Saya tiba-tiba
teringat akan seorang sepupu saya yang beberapa waktu lalu datang ke rumah
diantar oleh ibu dan kakaknya. “Tumben sekali jauh-jauh datang dari Lampung ke
Bekasi” demikian yang ada di benak saya, karena dibanding sanak saudara yang
lain saudara saya ini terhitung jarang sekali berkunjung. Pada hari kedua
menginap di rumah kami, barulah uwak (sebutan untuk kakak ayah saya, yang juga
merupakan ibu dari sepupu saya) bercerita perihal kedatangannya. “kenal dokter
yang bisa ngegugurin kandungan gak? S (sepupu saya) hamil” Tanya uwak kepada
ibu saya. Kebetulan ibu saya adalah perawat di rumah sakit negeri di Jakarta.
Tentu saja ibu saya kaget dan menolak permintaan uwak saya tersebut. “Jangan
yuk (sebutan kakak) itu dosa, lagian usia kan dungannya sudah 3 bulan, sudah
besar”. Tolak ibu saya secara halus.
Dalam hal ini
saya tidak bermaksud mengomentari tentang hamil di luar nikah yang dilakukan
sepupu saya. S berasal dari keluarga berada, masih memiliki ayah ibu lengkap
yang bersedia menuruti permintaan S, termasuk dalam hal materi, juga
kakak-kakak yang menyayanginya. S masih terdaftar sebagai salah satu mahasiswi
di Universitas di Lampung. Fisiknya sangat sempurna bahkan sangat cantik
seperti bintang-bintang drama korea. Dengan semua hal yang dia miliki mengapa
dia ingin membunuh bayinya sendiri? Atas dasar malu? Saya sampai kesal. Orang
buta bahkan binatang sekalipun saja bisa mengurus dan menghidupi anaknya dengan
segala keterbatasan yang dimilikinya. Biar bagaimanapun yang berdosa orang
tuanya bukan bayinya. Jadi salah apa si bayinya hingga harus dibunuh?
Kemarin
saat naik angkot kebetulan ada satu
keluarga yang satu angkot dengan saya. Hal yang menarik perhatian saya bukanlah
koper dan barang bawaan yang dibawa keluarga tersebut. Melainkan sepasang suami
istri tersebut yang rupanya tunanetra. Sang suami nampaknya tidak dapat melihat
sama sekali sedangkan sang istri masih bisa melihat dengan mata kirinya.
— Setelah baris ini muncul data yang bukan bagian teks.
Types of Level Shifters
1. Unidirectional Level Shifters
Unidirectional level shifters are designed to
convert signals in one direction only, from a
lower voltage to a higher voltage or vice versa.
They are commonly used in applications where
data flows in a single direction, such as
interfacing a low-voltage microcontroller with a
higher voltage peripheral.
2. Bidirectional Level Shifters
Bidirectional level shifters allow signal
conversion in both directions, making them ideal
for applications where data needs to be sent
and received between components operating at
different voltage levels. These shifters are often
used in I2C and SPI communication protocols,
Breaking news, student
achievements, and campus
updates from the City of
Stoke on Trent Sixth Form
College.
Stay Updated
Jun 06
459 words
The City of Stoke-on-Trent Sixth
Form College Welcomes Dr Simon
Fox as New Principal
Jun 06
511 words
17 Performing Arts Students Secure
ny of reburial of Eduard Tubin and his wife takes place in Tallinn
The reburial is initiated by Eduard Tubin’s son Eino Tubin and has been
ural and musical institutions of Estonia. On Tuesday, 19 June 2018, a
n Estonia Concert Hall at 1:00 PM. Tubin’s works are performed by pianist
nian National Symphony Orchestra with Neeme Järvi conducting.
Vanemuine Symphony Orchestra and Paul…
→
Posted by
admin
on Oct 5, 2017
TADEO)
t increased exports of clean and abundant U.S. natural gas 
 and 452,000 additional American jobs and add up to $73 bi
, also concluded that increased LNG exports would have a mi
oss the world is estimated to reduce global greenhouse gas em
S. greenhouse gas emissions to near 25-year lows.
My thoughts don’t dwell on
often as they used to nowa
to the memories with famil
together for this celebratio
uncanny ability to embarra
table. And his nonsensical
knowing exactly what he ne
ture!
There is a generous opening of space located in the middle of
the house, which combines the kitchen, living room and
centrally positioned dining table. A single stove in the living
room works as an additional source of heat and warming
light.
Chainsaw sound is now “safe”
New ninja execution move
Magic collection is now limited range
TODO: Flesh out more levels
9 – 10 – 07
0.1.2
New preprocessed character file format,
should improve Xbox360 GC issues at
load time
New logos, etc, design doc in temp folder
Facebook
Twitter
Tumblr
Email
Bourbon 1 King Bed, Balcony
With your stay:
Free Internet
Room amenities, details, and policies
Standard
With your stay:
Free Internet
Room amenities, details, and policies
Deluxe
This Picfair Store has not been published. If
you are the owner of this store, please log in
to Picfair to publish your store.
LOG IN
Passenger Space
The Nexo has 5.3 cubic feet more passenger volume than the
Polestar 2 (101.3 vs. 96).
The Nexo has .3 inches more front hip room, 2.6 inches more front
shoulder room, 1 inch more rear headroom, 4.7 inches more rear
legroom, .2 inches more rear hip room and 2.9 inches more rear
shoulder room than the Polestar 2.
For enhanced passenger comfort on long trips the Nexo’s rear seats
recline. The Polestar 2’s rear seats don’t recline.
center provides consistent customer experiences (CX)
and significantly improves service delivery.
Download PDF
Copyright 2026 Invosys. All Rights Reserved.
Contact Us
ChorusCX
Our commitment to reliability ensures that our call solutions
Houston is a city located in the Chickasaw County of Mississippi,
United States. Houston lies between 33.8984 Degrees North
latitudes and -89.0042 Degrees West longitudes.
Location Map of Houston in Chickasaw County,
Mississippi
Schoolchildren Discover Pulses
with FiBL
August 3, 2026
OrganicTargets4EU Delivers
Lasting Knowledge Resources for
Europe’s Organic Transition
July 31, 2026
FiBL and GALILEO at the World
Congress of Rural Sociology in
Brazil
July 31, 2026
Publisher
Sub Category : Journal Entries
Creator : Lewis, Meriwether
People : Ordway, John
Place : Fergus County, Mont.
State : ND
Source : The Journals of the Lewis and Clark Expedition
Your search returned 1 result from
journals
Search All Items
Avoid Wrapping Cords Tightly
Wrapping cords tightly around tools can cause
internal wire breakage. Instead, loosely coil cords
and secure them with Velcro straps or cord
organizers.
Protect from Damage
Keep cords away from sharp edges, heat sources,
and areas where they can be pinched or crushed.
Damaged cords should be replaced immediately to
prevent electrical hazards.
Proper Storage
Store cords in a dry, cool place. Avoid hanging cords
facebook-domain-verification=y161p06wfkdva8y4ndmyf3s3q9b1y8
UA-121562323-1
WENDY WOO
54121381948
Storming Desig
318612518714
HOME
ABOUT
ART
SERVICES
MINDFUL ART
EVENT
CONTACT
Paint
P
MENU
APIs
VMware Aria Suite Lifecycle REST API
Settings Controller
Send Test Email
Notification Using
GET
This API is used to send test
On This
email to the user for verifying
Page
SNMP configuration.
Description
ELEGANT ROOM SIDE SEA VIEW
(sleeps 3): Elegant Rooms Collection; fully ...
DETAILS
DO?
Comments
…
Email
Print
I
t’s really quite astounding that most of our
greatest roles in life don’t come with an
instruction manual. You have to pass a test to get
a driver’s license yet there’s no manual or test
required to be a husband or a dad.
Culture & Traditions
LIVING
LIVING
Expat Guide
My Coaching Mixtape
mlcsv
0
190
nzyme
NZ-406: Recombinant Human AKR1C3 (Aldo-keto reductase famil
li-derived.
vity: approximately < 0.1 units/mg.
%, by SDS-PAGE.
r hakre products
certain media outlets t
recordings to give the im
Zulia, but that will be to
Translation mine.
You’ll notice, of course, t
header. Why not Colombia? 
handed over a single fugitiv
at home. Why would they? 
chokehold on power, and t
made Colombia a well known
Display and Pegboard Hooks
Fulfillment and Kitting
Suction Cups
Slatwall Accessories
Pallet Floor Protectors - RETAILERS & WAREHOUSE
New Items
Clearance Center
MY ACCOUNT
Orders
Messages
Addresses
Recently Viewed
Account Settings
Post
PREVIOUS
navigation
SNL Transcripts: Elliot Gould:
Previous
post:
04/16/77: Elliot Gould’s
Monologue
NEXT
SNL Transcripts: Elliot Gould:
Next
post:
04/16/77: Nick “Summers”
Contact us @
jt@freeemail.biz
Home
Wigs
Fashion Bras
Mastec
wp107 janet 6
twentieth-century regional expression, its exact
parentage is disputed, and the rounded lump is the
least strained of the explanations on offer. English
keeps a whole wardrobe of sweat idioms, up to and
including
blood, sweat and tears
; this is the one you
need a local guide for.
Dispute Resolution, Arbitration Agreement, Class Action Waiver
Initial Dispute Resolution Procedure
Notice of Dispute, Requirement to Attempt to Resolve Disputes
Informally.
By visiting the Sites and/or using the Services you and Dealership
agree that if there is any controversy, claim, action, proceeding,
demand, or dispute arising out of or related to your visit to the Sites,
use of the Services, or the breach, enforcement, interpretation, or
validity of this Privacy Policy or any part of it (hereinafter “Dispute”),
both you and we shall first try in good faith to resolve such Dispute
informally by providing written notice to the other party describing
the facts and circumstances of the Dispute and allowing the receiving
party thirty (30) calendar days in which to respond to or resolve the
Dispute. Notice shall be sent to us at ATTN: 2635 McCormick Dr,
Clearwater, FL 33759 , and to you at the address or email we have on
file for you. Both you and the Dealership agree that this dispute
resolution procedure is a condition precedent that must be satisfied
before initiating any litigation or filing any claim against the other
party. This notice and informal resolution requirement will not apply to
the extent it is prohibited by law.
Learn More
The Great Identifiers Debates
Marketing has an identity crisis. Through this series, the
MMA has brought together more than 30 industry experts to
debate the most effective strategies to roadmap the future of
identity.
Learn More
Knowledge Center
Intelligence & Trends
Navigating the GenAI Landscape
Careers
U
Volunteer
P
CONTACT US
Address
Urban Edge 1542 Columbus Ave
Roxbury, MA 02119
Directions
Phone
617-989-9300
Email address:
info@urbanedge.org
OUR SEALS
Pasangan suami istri tersebut membawa serta ketiga anaknya. Atas berkah dan
kuasa Allah, ketiga anaknya memiliki fisik yang sempurna, terutama putranya
yang berusia sekitar 3 tahun, sungguh lucu dan tampan. Saya begitu kagum dengan
kedua orang tua tersebut, dengan segala keterbatasan yang mereka miliki mereka
bahkan bisa jadi manusia yang bermanfaat terutama untuk ketiga buah hatinya.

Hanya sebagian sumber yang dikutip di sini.